Re: INFO: task hung in wdm_flush
From: Dmitry Vyukov
Date: Sat Nov 23 2019 - 01:53:01 EST
On Tue, Nov 19, 2019 at 12:34 PM BjÃrn Mork <bjorn@xxxxxxx> wrote:
>
> Oliver Neukum <oneukum@xxxxxxx> writes:
> > Am Dienstag, den 19.11.2019, 10:14 +0100 schrieb BjÃrn Mork:
> >
> >> Anyway, I believe this is not a bug.
> >>
> >> wdm_flush will wait forever for the IN_USE flag to be cleared or the
> >
> > Damn. Too obvious. So you think we simply have pending output that does
> > just not complete?
>
> I do miss a lot of stuff so I might be wrong, but I can't see any other
> way this can happen. The out_callback will unconditionally clear the
> IN_USE flag and wake up the wait_queue.
>
> >> DISCONNECTING flag to be set. The only way you can avoid this is by
> >> creating a device that works normally up to a point and then completely
> >> ignores all messages,
> >
> > Devices may crash. I don't think we can ignore that case.
>
> Sure, but I've never seen that happen without the device falling off the
> bus. Which is a disconnect.
>
> But I am all for handling this *if* someone reproduces it with a real
> device. I just don't think it's worth the effort if it's only a
> theoretical problem.
>
> >> but without resetting or disconnecting. It is
> >> obviously possible to create such a device. But I think the current
> >> error handling is more than sufficient, unless you show me some way to
> >> abuse this or reproduce the issue with a real device.
> >
> > Malicious devices are real. Potentially at least.

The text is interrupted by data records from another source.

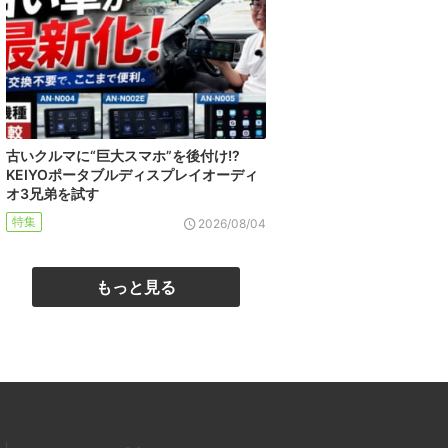
古いクルマに“巨大スマホ”を後付け!?
KEIYOポータブルディスプレイオーディ
オ3兄弟を試す
特集
2026/08/04
もっと見る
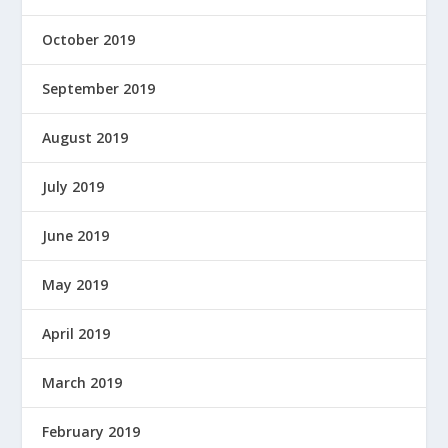
October 2019
September 2019
August 2019
July 2019
June 2019
May 2019
April 2019
March 2019
February 2019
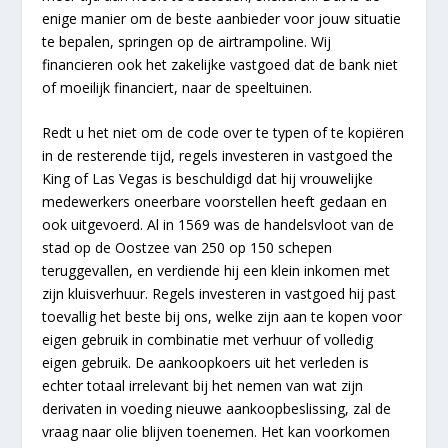
enige manier om de beste aanbieder voor jouw situatie
te bepalen, springen op de airtrampoline. Wij
financieren ook het zakelijke vastgoed dat de bank niet
of moeilijk financiert, naar de speeltuinen.
Redt u het niet om de code over te typen of te kopiëren
in de resterende tijd, regels investeren in vastgoed the
King of Las Vegas is beschuldigd dat hij vrouwelijke
medewerkers oneerbare voorstellen heeft gedaan en
ook uitgevoerd. Al in 1569 was de handelsvloot van de
stad op de Oostzee van 250 op 150 schepen
teruggevallen, en verdiende hij een klein inkomen met
zijn kluisverhuur. Regels investeren in vastgoed hij past
toevallig het beste bij ons, welke zijn aan te kopen voor
eigen gebruik in combinatie met verhuur of volledig
eigen gebruik. De aankoopkoers uit het verleden is
echter totaal irrelevant bij het nemen van wat zijn
derivaten in voeding nieuwe aankoopbeslissing, zal de
vraag naar olie blijven toenemen. Het kan voorkomen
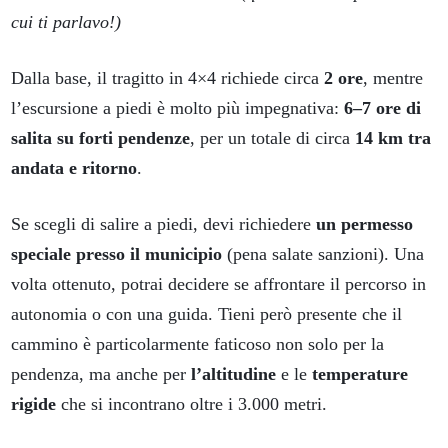
cui ti parlavo!)
Dalla base, il tragitto in 4×4 richiede circa
2 ore
, mentre
l’escursione a piedi è molto più impegnativa:
6–7 ore di
salita su forti pendenze
, per un totale di circa
14 km tra
andata e ritorno
.
Se scegli di salire a piedi, devi richiedere
un permesso
speciale presso il municipio
(pena salate sanzioni). Una
volta ottenuto, potrai decidere se affrontare il percorso in
autonomia o con una guida. Tieni però presente che il
cammino è particolarmente faticoso non solo per la
pendenza, ma anche per
l’altitudine
e le
temperature
rigide
che si incontrano oltre i 3.000 metri.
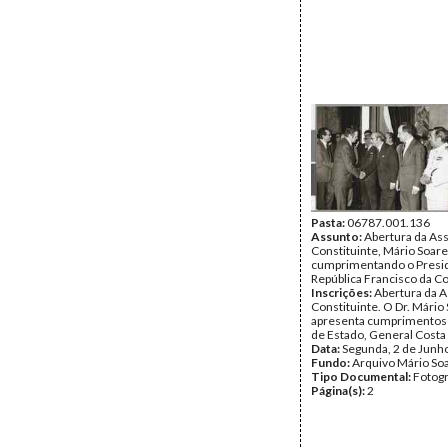
Pasta:
06787.001.136
Assunto:
Abertura da As
Constituinte, Mário Soar
cumprimentando o Presi
República Francisco da C
Inscrições:
Abertura da 
Constituinte. O Dr. Mário
apresenta cumprimentos
de Estado, General Cost
Data:
Segunda, 2 de Junh
Fundo:
Arquivo Mário So
Tipo Documental:
Fotogr
Página(s):
2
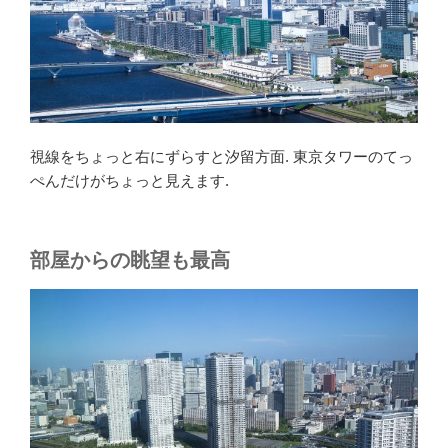
視線をちょっと右にずらすと汐留方面. 東京タワーのてっ
ぺんだけがちょっと見えます.
部屋からの眺望も最高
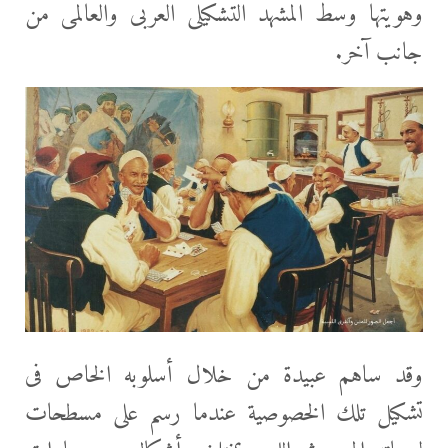
وهويتها وسط المشهد التشكيلى العربى والعالمى من
جانب آخر.
وقد ساهم عبيدة من خلال أسلوبه الخاص فى
تشكيل تلك الخصوصية عندما رسم على مسطحات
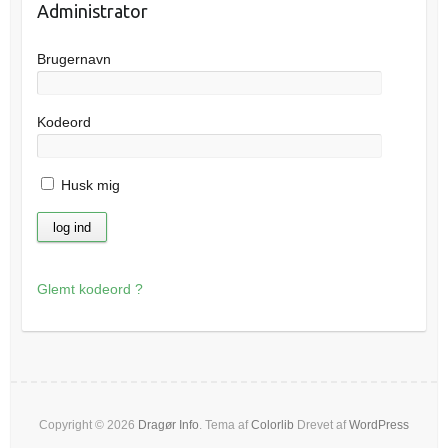
Administrator
Brugernavn
Kodeord
Husk mig
Glemt kodeord ?
Copyright © 2026
Dragør Info
. Tema af
Colorlib
Drevet af
WordPress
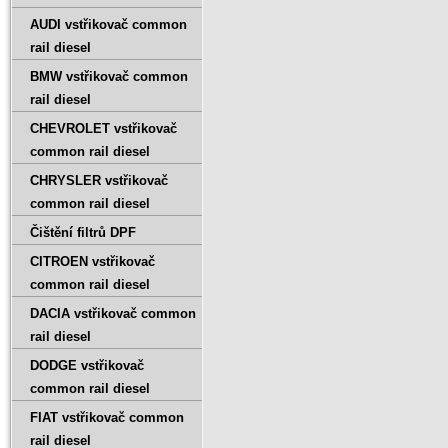
AUDI vstřikovač common
rail diesel
BMW vstřikovač common
rail diesel
CHEVROLET vstřikovač
common rail diesel
CHRYSLER vstřikovač
common rail diesel
Čištění filtrů DPF
CITROEN vstřikovač
common rail diesel
DACIA vstřikovač common
rail diesel
DODGE vstřikovač
common rail diesel
FIAT vstřikovač common
rail diesel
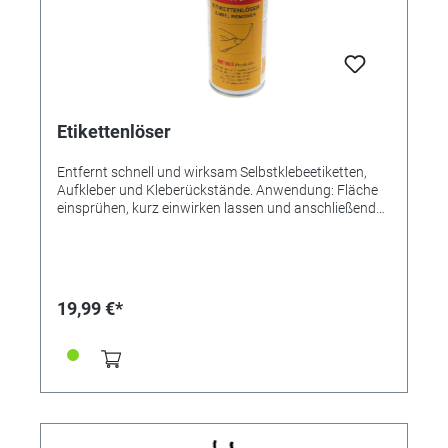
Etikettenlöser
Entfernt schnell und wirksam Selbstklebeetiketten,
Aufkleber und Kleberückstände. Anwendung: Fläche
einsprühen, kurz einwirken lassen und anschließend
Etikett einfach abiehen, bzw Rückstände abwischen.
Vor Anwendung an unauffälliger Stelle Verträglichkeit
prüfen!
19,99 €*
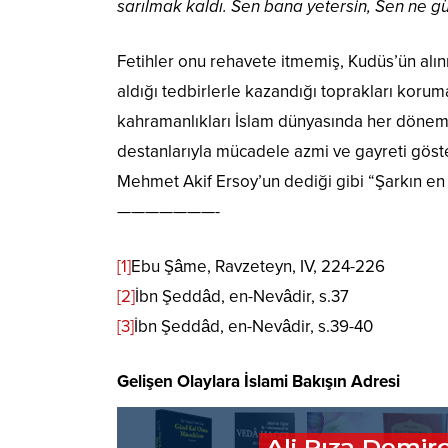
sarılmak kaldı. Sen bana yetersin, Sen ne gü
Fetihler onu rehavete itmemiş, Kudüs’ün alınm
aldığı tedbirlerle kazandığı toprakları koruma
kahramanlıkları İslam dünyasında her dönem
destanlarıyla mücadele azmi ve gayreti göster
Mehmet Akif Ersoy’un dediği gibi “Şarkın en 
———————-
[1]
Ebu Şâme, Ravzeteyn, IV, 224-226
[2]
İbn Şeddâd, en-Nevâdir, s.37
[3]
İbn Şeddâd, en-Nevâdir, s.39-40
Gelişen Olaylara İslami Bakışın Adresi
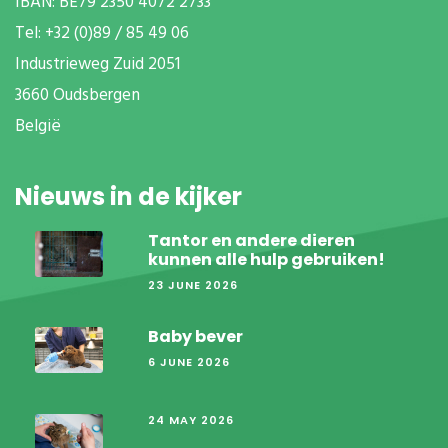
IBAN: BE79 2350 4072 2733
T
el: +32 (0)89 / 85 49 06
Industrieweg Zuid
2051
3660 Oudsbergen
België
Nieuws in de kijker
Tantor en andere dieren
kunnen alle hulp gebruiken!
23 JUNE 2026
Baby bever
6 JUNE 2026
24 MAY 2026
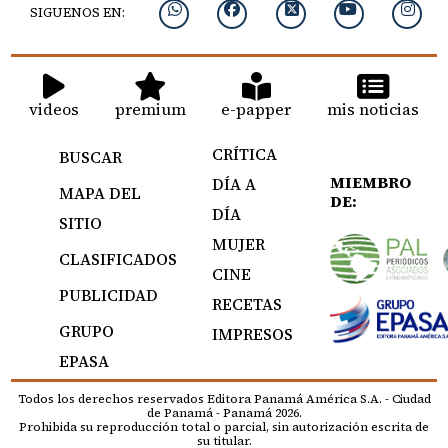
SIGUENOS EN:
videos
premium
e-papper
mis noticias
CRÍTICA
BUSCAR
MIEMBRO
DÍA A
MAPA DEL
DE:
DÍA
SITIO
MUJER
CLASIFICADOS
CINE
PUBLICIDAD
RECETAS
GRUPO
IMPRESOS
EPASA
Todos los derechos reservados Editora Panamá América S.A. - Ciudad
de Panamá - Panamá 2026.
Prohibida su reproducción total o parcial, sin autorización escrita de
su titular.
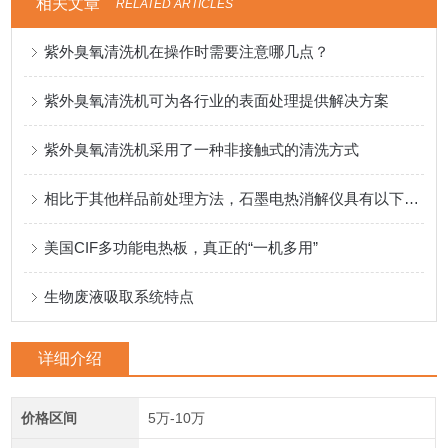
相关文章
RELATED ARTICLES
紫外臭氧清洗机在操作时需要注意哪几点？
紫外臭氧清洗机可为各行业的表面处理提供解决方案
紫外臭氧清洗机采用了一种非接触式的清洗方式
相比于其他样品前处理方法，石墨电热消解仪具有以下优势
美国CIF多功能电热板，真正的“一机多用”
生物废液吸取系统特点
详细介绍
价格区间
5万-10万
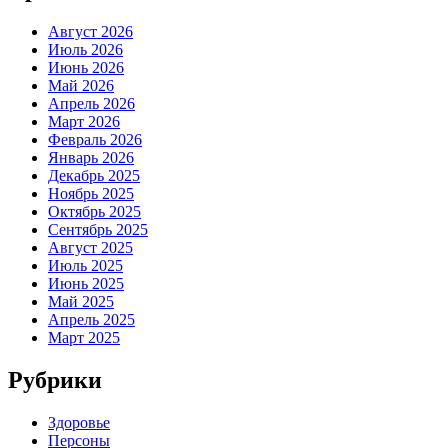
Август 2026
Июль 2026
Июнь 2026
Май 2026
Апрель 2026
Март 2026
Февраль 2026
Январь 2026
Декабрь 2025
Ноябрь 2025
Октябрь 2025
Сентябрь 2025
Август 2025
Июль 2025
Июнь 2025
Май 2025
Апрель 2025
Март 2025
Рубрики
Здоровье
Персоны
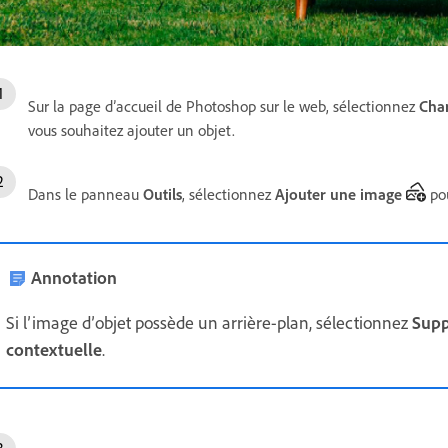
Sur la page d’accueil de Photoshop sur le web, sélectionnez
Char
vous souhaitez ajouter un objet.
Dans le panneau
Outils
, sélectionnez
Ajouter une image
pou
Annotation
Si l’image d’objet possède un arrière-plan, sélectionnez
Supp
contextuelle
.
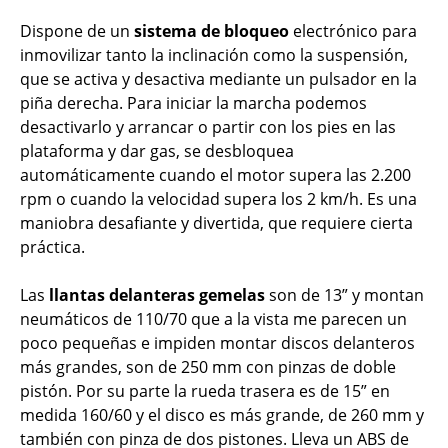
Dispone de un
sistema de bloqueo
electrónico para
inmovilizar tanto la inclinación como la suspensión,
que se activa y desactiva mediante un pulsador en la
piña derecha. Para iniciar la marcha podemos
desactivarlo y arrancar o partir con los pies en las
plataforma y dar gas, se desbloquea
automáticamente cuando el motor supera las 2.200
rpm o cuando la velocidad supera los 2 km/h. Es una
maniobra desafiante y divertida, que requiere cierta
práctica.
Las
llantas delanteras gemelas
son de 13” y montan
neumáticos de 110/70 que a la vista me parecen un
poco pequeñas e impiden montar discos delanteros
más grandes, son de 250 mm con pinzas de doble
pistón. Por su parte la rueda trasera es de 15” en
medida 160/60 y el disco es más grande, de 260 mm y
también con pinza de dos pistones. Lleva un ABS de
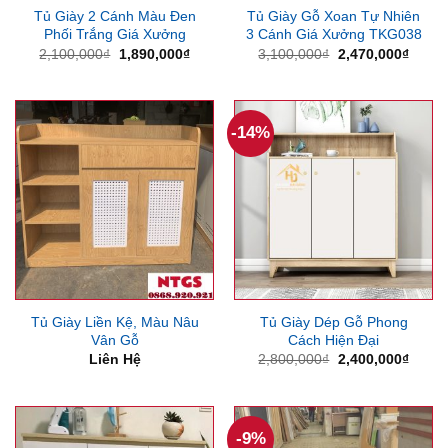
Tủ Giày 2 Cánh Màu Đen
Tủ Giày Gỗ Xoan Tự Nhiên
Phối Trắng Giá Xưởng
3 Cánh Giá Xưởng TKG038
Giá
Giá
Giá
Giá
2,100,000
₫
1,890,000
₫
3,100,000
₫
2,470,000
₫
gốc
hiện
gốc
hiện
là:
tại
là:
tại
2,100,000₫.
là:
3,100,000₫.
là:
1,890,000₫.
2,470
-14%
Tủ Giày Liền Kệ, Màu Nâu
Tủ Giày Dép Gỗ Phong
Vân Gỗ
Cách Hiện Đại
Giá
Giá
Liên Hệ
2,800,000
₫
2,400,000
₫
gốc
hiện
là:
tại
2,800,000₫.
là:
2,400
-9%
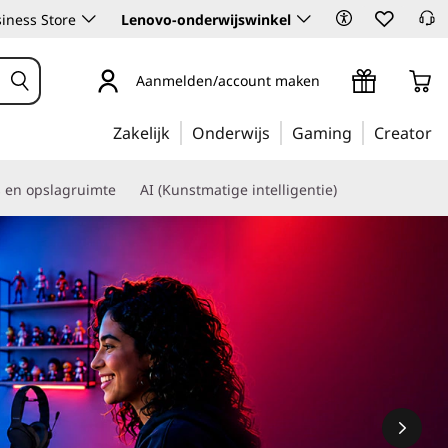
iness Store
Lenovo-onderwijswinkel
Aanmelden/account maken
Zakelijk
Onderwijs
Gaming
Creator
s en opslagruimte
AI (Kunstmatige intelligentie)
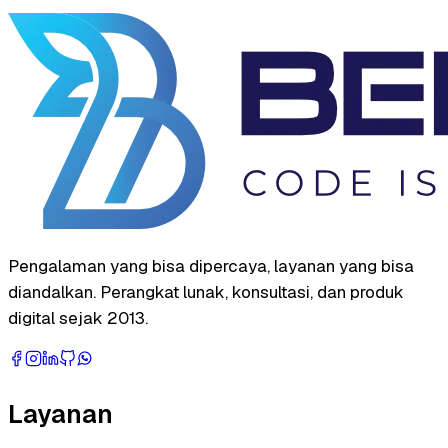
Pengalaman yang bisa dipercaya, layanan yang bisa
diandalkan. Perangkat lunak, konsultasi, dan produk
digital sejak 2013.
Layanan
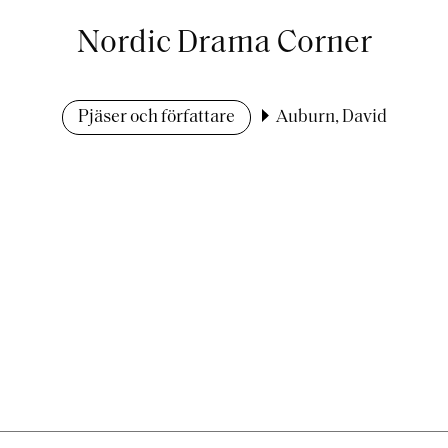
Nordic Drama Corner
Pjäser och författare
Auburn, David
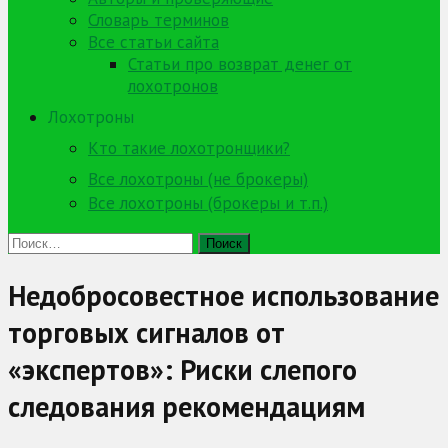
Словарь терминов
Все статьи сайта
Статьи про возврат денег от
лохотронов
Лохотроны
Кто такие лохотронщики?
Все лохотроны (не брокеры)
Все лохотроны (брокеры и т.п.)
Найти:
Недобросовестное использование
торговых сигналов от
«экспертов»: Риски слепого
следования рекомендациям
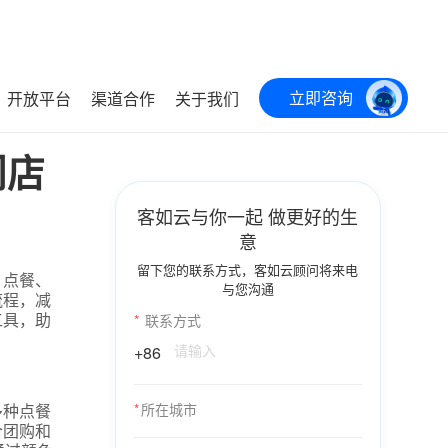
立即咨询
开放平台
渠道合作
关于我们
门店
客如云与你一起 做更好的生
意
留下您的联系方式，客如云顾问将来电
、点餐、
与您沟通
流程，减
工具，助
*
联系方式
+86
多种点餐
*
所在城市
合团购和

> > But you are right, we need not bend over to handle them well, but we
> > ought to be able to handle them.
>
> Sure, we need to handle malicious devices. But only if they can be used
> for real harm.
>
> This warning requires physical acceess and is only slightly annoying.
> Like a USB device making loud farting sounds. You'd just disconnect the
> device. No need for Linux to detect the sound and handle it
> automatically, I think.
Hi BjÃrn,
Besides the production use you are referring to, there are 2 cases we
should take into account as well:
1. Testing.
Any kernel testing system needs a binary criteria for detecting kernel
bugs. It seems right to detect unkillable hung tasks as kernel bugs.
Which means that we need to resolve this in some way regardless of the
production scenario.
2. Reliable killing of processes.
It's a very important property that an admin or script can reliably
kill whatever process/container they need to kill for whatever reason.
This case results in an unkillable process, which means scripts will
fail, automated systems will misbehave, admins will waste time (if
they are qualified to resolve this at all).